Today I had the privilege to attend a Jewish synagogue for the first time and participate in Yom Kippur (The Day of Atonement). It was such a beautiful service full of deep symbolism and tradition. I wanted to share a few things I learned with you.
The majority of the service was recited from the Machzor, a special prayer book used for Rosh Hashanah and Yom Kippur. It was fun to try to follow along in English as the words were recited in Hebrew. One of my favorite readings was a 13th century poem about the High Holy Days. Here is an excerpt:
“In truth you are Judge and Arbiter, Counsel and Witness. You write and You seal. You record and recount. You remember deeds long forgotten. You open the book of our days, and what is written there proclaims itself, for it bears the signature of every human being.

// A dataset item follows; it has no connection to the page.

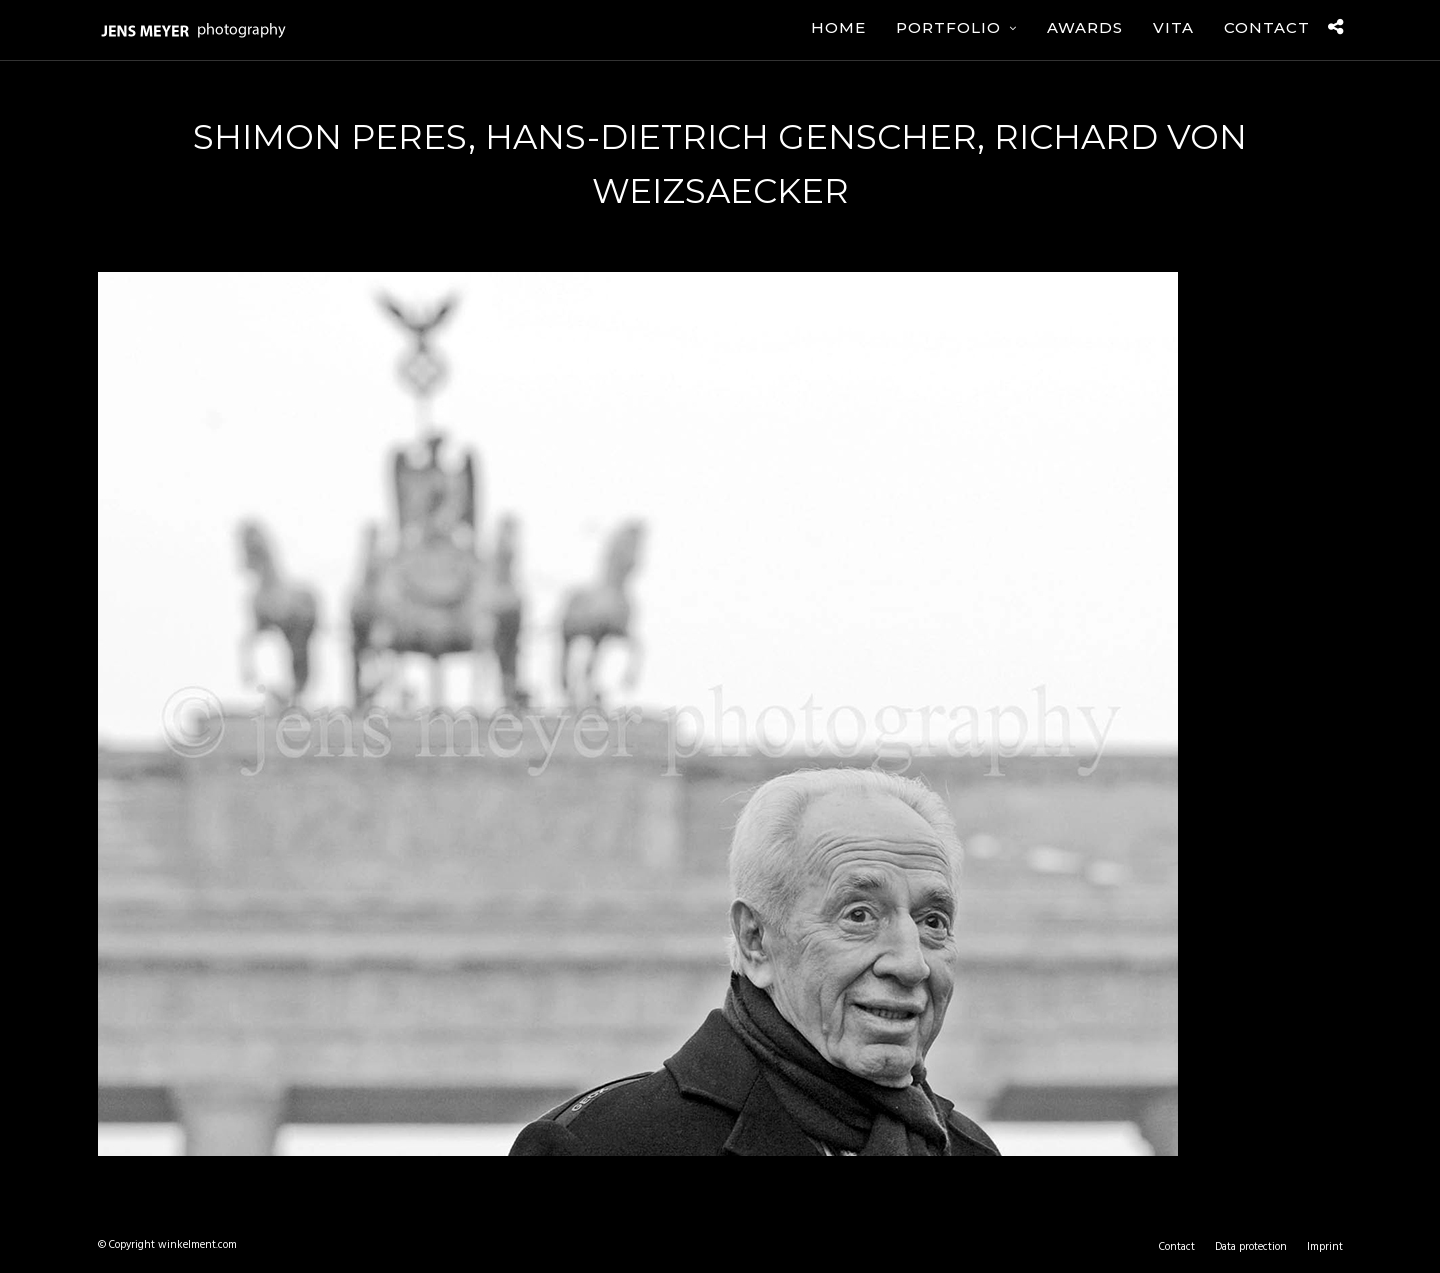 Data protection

On Rosh Hashanah it is written and on Yom Kippur it is sealed: How many shall pass on, how many shall come to be; who shall live and who shall die…

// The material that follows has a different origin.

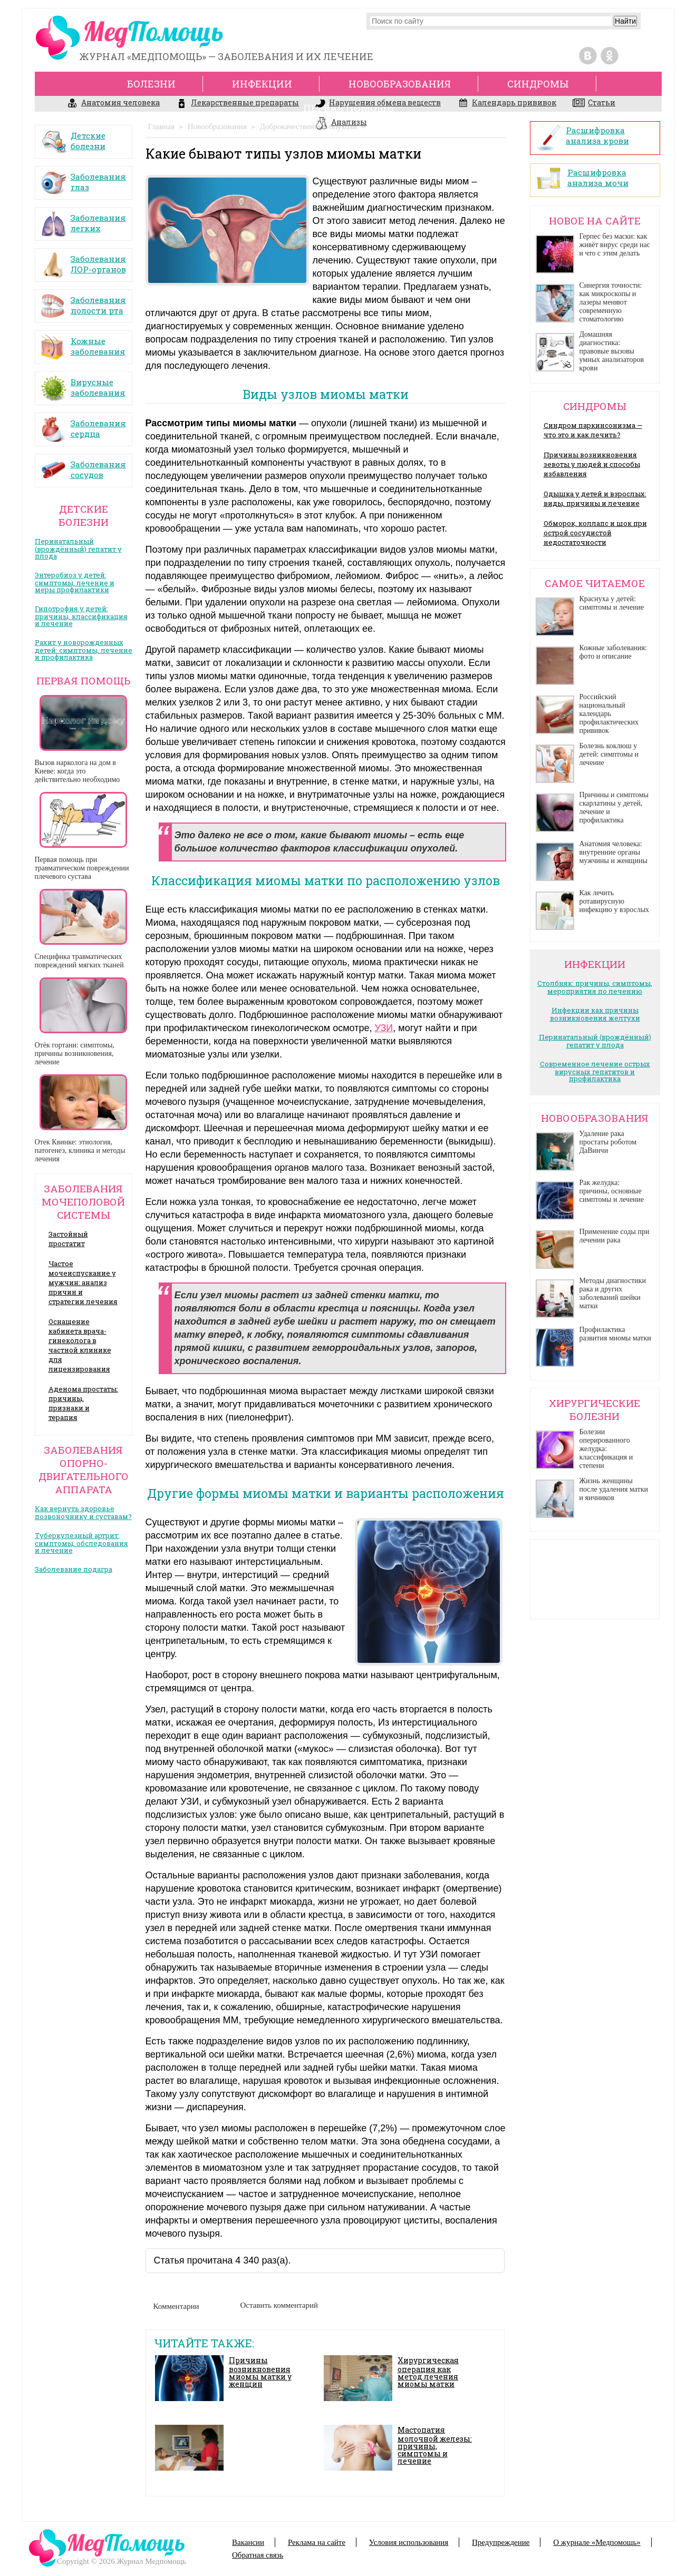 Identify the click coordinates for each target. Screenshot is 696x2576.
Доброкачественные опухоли (308, 126)
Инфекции (262, 83)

But REPENTANCE, PRAYER, AND CHARITY temper judgment’s severe decree.
This is Your glory, You are slow to anger, ready to forgive: It is not the death of sinners you seek, but that they should turn from their ways and live. Until that last day you wait for them, welcoming them as soon as they return to you.”

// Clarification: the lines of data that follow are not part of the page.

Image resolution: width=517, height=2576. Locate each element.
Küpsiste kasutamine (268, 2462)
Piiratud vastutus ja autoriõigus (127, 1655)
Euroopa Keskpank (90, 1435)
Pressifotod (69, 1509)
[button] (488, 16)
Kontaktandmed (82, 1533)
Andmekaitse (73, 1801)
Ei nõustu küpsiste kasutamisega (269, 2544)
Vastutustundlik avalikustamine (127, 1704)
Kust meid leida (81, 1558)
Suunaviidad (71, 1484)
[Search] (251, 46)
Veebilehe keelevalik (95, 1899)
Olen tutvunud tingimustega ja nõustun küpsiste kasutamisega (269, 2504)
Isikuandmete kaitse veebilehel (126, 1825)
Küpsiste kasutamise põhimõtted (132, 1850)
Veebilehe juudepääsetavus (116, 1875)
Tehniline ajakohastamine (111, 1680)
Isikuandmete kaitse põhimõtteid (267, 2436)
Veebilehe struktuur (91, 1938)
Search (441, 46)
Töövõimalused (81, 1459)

Perhaps the most moving part of the service for me was the special Yom Kippur Amidah prayer which contained a recitation of common human sins (pride, anger, dishonesty, etc) followed by the plea:
“For all these sins, O God of mercy, forgive us, pardon us, grant us atonement!”
The congregation then sat in silence as we all contemplate our own sins. After the silence the Cantor (Jewish musical clergy) sang the most beautiful song taken from Psalms 19:14:
“May these words of my mouth and this meditation of my heart be pleasing in your sight, Lord, my Rock and my Redeemer.”
He sang it first in Hebrew and then in English. I found a recording of this morning’s service if you want to watch. The song start about minute 26. Click Here I felt the spirit strongly as I sat with hundreds of people openly recognizing our weaknesses and flaws, calling out to God to cover us with His atonement. It was a holy moment.
I also really loved the part of the service where the ark of the covenant is opened and the Torah is removed. Such beautiful scrolls, clearly cherished by the people. The Torah is carried throughout the congregation while people reach out with their prayer books to touch it and then kiss their prayer books. (minute 39 on the recording) I too love the words of (what I refer to as) the Old Testament so I reached out and touched it and kissed my book. It made me wonder if I could do more to love an appreciate the word of God in my life. Scriptures are more than just books, they are a way to feel God’s presence in our lives.
As much as I loved the Yom Kippur service, I realize that I only got to experience a tiny portion of this Holiest Day of the Jewish Calendar. Starting at sundown, Jews begin a 24 hour fast and return to the synagogue again and again for services, prayer meetings, and remembrances. As a Latter-day Saint, one thing I would like to borrow from Yom Kippur is the significance it gives to their fast. Growing up fasting the first Sunday of every month, I have let this ritual become a little too routine. I am excited to incorporate some of the solemnity and purpose of The Day of Atonement into my next Fast Sunday in hopes that I can feel that same spirit of deep contrition and desire for God to cover me with his grace.